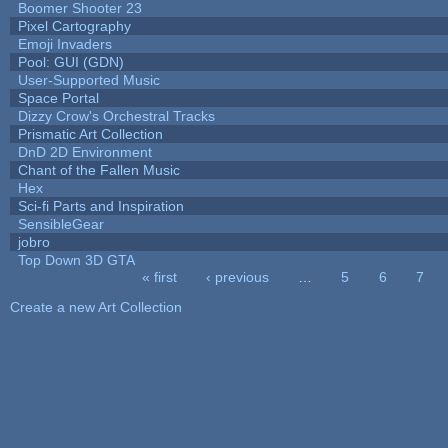
Boomer Shooter 23
Pixel Cartography
Emoji Invaders
Pool: GUI (GDN)
User-Supported Music
Space Portal
Dizzy Crow's Orchestral Tracks
Prismatic Art Collection
DnD 2D Environment
Chant of the Fallen Music
Hex
Sci-fi Parts and Inspiration
SensibleGear
jobro
Top Down 3D GTA
« first
‹ previous
…
5
6
7
Pages
Create a new Art Collection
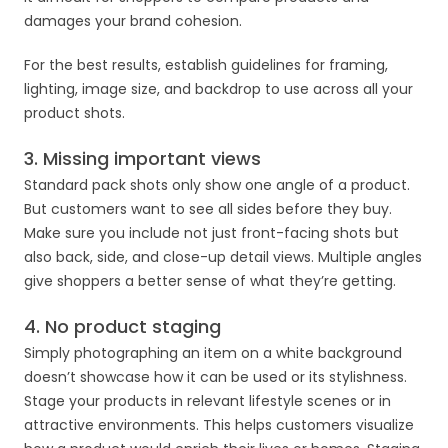
damages your brand cohesion.
For the best results, establish guidelines for framing,
lighting, image size, and backdrop to use across all your
product shots.
3. Missing important views
Standard pack shots only show one angle of a product.
But customers want to see all sides before they buy.
Make sure you include not just front-facing shots but
also back, side, and close-up detail views. Multiple angles
give shoppers a better sense of what they’re getting.
4. No product staging
Simply photographing an item on a white background
doesn’t showcase how it can be used or its stylishness.
Stage your products in relevant lifestyle scenes or in
attractive environments. This helps customers visualize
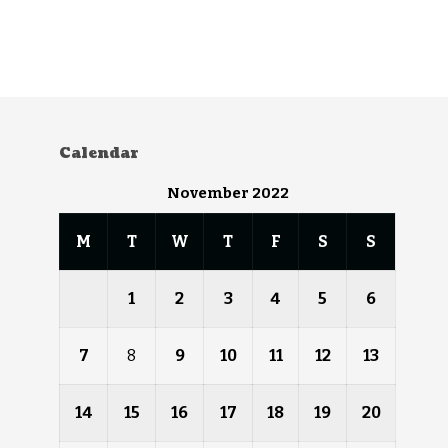
Calendar
November 2022
M
T
W
T
F
S
S
1
2
3
4
5
6
7
8
9
10
11
12
13
14
15
16
17
18
19
20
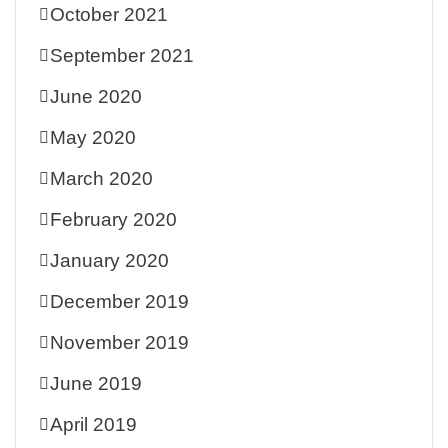
October 2021
September 2021
June 2020
May 2020
March 2020
February 2020
January 2020
December 2019
November 2019
June 2019
April 2019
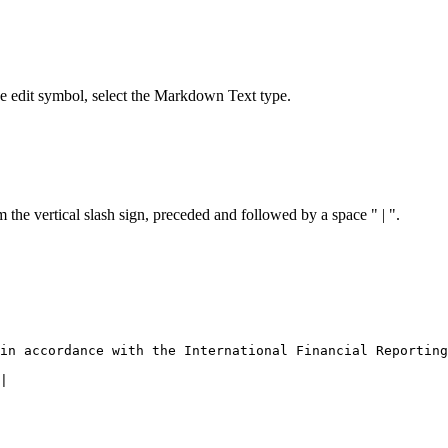
the edit symbol, select the Markdown Text type.
 the vertical slash sign, preceded and followed by a space " | ".
n accordance with the In­ter­na­tional Financial Reporting
|
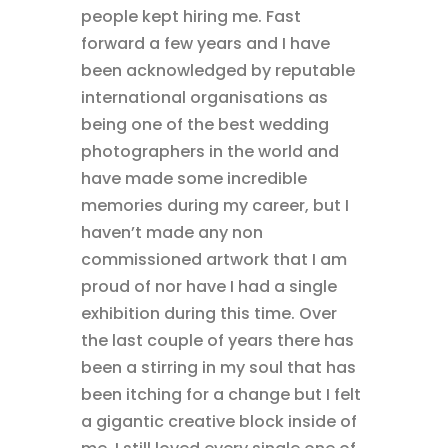
people kept hiring me. Fast
forward a few years and I have
been acknowledged by reputable
international organisations as
being one of the best wedding
photographers in the world and
have made some incredible
memories during my career, but I
haven’t made any non
commissioned artwork that I am
proud of nor have I had a single
exhibition during this time. Over
the last couple of years there has
been a stirring in my soul that has
been itching for a change but I felt
a gigantic creative block inside of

....

WHAT TO DO: Print every line of the material above exactly as it reads, skipping the pictures.

RESULT OF THE EXERCISE:
Boomer Shooter 23
Pixel Cartography
Emoji Invaders
Pool: GUI (GDN)
User-Supported Music
Space Portal
Dizzy Crow's Orchestral Tracks
Prismatic Art Collection
DnD 2D Environment
Chant of the Fallen Music
Hex
Sci-fi Parts and Inspiration
SensibleGear
jobro
Top Down 3D GTA
« first
‹ previous
…
5
6
7
Pages
Create a new Art Collection
damages your brand cohesion.
For the best results, establish guidelines for framing,
lighting, image size, and backdrop to use across all your
product shots.
3. Missing important views
Standard pack shots only show one angle of a product.
But customers want to see all sides before they buy.
Make sure you include not just front-facing shots but
also back, side, and close-up detail views. Multiple angles
give shoppers a better sense of what they’re getting.
4. No product staging
Simply photographing an item on a white background
doesn’t showcase how it can be used or its stylishness.
Stage your products in relevant lifestyle scenes or in
attractive environments. This helps customers visualize
Calendar
November 2022
M
T
W
T
F
S
S
1
2
3
4
5
6
7
8
9
10
11
12
13
14
15
16
17
18
19
20
October 2021
September 2021
June 2020
May 2020
March 2020
February 2020
January 2020
December 2019
November 2019
June 2019
April 2019
the edit symbol, select the Markdown Text type.
 the vertical slash sign, preceded and followed by a space " | ".
n accordance with the In­ter­na­tional Financial Reporting
|
people kept hiring me. Fast
forward a few years and I have
been acknowledged by reputable
international organisations as
being one of the best wedding
photographers in the world and
have made some incredible
memories during my career, but I
haven’t made any non
commissioned artwork that I am
proud of nor have I had a single
exhibition during this time. Over
the last couple of years there has
been a stirring in my soul that has
been itching for a change but I felt
a gigantic creative block inside of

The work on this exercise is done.